What you should do. Locate each line below that includes "ganz" and reproduce it.

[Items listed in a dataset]
_ _ _ _ _ _ _
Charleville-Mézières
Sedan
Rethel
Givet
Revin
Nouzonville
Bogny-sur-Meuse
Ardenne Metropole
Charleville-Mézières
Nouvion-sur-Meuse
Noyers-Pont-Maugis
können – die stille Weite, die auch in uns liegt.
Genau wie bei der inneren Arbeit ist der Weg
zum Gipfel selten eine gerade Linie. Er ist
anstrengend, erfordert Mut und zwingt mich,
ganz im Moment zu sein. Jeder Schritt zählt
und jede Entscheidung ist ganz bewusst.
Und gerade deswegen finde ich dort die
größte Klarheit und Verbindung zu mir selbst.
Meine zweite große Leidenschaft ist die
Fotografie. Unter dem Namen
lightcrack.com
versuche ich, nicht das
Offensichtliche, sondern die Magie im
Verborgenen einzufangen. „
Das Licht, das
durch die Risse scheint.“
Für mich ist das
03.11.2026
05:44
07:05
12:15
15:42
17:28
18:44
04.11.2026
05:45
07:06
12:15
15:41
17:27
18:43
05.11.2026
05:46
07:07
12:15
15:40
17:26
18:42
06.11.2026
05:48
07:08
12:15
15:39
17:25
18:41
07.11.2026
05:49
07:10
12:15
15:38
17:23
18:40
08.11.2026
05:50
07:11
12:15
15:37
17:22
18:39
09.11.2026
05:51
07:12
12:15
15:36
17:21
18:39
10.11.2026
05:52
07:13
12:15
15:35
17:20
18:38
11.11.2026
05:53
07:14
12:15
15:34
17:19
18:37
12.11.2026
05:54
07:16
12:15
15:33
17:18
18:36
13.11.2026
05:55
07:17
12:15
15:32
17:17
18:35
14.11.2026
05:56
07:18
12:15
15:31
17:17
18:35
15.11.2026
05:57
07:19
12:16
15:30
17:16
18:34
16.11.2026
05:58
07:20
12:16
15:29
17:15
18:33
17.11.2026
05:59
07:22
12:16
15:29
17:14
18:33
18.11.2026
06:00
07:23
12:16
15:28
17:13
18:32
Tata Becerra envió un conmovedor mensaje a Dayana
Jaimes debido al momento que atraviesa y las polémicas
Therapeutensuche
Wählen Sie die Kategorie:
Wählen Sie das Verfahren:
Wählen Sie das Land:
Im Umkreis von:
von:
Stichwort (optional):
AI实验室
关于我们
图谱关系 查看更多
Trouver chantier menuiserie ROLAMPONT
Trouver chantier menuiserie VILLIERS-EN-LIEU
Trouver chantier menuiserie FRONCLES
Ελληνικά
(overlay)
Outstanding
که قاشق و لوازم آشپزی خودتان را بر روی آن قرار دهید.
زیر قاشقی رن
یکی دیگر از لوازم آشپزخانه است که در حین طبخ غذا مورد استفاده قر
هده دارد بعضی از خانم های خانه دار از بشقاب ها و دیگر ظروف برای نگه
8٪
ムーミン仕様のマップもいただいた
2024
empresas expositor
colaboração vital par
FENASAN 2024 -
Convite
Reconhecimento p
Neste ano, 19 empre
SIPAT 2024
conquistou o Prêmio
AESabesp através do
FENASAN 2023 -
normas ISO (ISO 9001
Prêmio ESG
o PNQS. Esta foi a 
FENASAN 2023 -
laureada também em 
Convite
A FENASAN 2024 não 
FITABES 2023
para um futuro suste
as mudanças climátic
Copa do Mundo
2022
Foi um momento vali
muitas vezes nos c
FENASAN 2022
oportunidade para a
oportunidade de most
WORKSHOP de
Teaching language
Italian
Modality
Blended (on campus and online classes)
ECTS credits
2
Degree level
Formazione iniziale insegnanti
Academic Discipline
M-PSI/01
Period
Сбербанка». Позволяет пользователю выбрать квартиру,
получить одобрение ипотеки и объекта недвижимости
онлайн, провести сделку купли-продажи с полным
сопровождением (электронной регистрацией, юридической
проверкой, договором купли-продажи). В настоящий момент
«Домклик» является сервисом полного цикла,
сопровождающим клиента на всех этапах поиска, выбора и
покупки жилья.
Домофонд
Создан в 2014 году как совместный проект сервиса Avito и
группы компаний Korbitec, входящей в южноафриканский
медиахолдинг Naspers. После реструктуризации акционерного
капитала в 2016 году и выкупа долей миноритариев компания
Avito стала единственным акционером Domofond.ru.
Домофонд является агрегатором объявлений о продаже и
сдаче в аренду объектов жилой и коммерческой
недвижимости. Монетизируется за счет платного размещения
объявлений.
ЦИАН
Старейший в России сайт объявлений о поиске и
_ _ _ _ _ _ _
Task answer.
ganz im Moment zu sein. Jeder Schritt zählt
und jede Entscheidung ist ganz bewusst.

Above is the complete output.